[Data excerpts]
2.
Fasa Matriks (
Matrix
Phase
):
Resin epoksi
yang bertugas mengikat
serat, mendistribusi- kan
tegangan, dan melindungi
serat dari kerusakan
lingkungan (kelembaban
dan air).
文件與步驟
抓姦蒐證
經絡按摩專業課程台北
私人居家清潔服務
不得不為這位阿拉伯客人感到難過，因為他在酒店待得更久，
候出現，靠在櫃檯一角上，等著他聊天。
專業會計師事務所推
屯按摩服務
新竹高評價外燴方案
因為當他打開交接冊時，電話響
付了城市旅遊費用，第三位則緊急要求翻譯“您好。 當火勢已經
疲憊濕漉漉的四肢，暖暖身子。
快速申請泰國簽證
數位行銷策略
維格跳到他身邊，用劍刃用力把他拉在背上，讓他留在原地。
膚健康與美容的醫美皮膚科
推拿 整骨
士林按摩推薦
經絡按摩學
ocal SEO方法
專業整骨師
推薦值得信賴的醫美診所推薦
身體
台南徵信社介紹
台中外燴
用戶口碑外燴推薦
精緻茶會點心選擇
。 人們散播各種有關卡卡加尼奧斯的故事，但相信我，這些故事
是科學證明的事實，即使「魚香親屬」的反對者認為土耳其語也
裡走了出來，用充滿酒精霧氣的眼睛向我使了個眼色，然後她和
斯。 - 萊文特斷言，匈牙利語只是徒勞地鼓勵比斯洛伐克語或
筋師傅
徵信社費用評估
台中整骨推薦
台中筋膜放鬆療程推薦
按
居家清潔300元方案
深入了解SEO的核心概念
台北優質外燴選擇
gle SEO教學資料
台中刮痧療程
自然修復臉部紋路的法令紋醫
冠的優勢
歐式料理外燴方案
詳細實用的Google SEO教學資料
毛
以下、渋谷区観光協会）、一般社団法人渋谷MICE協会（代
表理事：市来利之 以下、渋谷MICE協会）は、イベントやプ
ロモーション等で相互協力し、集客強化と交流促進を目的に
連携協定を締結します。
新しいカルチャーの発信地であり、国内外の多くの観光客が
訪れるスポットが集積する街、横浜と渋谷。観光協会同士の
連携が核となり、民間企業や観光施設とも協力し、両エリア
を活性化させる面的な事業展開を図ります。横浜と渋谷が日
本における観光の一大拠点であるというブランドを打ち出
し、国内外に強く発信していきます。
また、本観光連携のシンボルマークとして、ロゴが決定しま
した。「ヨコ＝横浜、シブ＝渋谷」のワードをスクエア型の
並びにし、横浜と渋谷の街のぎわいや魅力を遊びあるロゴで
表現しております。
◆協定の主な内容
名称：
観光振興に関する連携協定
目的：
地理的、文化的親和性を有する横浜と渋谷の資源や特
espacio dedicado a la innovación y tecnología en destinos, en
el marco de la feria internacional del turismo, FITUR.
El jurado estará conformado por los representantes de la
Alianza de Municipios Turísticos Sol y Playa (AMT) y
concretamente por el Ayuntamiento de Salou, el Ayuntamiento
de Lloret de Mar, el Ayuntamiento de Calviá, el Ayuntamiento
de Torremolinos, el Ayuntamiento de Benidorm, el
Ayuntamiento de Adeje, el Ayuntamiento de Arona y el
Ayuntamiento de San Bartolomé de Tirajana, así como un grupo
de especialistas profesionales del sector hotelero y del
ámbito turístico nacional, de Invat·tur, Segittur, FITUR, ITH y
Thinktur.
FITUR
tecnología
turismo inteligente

---

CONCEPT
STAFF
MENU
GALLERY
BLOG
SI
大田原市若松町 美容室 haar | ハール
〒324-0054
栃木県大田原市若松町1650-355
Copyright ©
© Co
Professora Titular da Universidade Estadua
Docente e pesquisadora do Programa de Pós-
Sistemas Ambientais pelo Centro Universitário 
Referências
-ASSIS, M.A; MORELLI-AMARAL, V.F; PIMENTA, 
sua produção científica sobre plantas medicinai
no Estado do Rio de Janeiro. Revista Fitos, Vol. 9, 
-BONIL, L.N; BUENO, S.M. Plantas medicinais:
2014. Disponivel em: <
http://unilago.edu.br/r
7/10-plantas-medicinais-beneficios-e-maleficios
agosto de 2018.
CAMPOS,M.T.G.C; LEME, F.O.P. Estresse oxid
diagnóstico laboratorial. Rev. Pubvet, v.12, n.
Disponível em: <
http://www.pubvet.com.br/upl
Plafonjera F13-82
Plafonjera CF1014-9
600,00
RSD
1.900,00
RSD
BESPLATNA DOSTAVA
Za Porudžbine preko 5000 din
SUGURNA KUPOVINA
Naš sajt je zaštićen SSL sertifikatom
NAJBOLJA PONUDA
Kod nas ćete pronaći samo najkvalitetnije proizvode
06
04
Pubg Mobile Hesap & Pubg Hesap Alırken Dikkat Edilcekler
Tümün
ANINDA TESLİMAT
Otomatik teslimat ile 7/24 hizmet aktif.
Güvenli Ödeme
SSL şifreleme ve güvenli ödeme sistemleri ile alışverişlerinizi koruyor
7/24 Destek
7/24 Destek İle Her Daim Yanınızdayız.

* * *

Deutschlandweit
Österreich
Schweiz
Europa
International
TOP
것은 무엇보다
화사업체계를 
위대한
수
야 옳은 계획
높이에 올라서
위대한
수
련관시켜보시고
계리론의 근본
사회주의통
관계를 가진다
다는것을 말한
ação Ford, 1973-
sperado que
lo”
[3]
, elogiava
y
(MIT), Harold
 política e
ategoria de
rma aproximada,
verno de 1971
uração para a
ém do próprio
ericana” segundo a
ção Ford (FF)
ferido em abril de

Task.
Look through the records and gather each line with the word "medicinais".

Written response.
-BONIL, L.N; BUENO, S.M. Plantas medicinais:
7/10-plantas-medicinais-beneficios-e-maleficios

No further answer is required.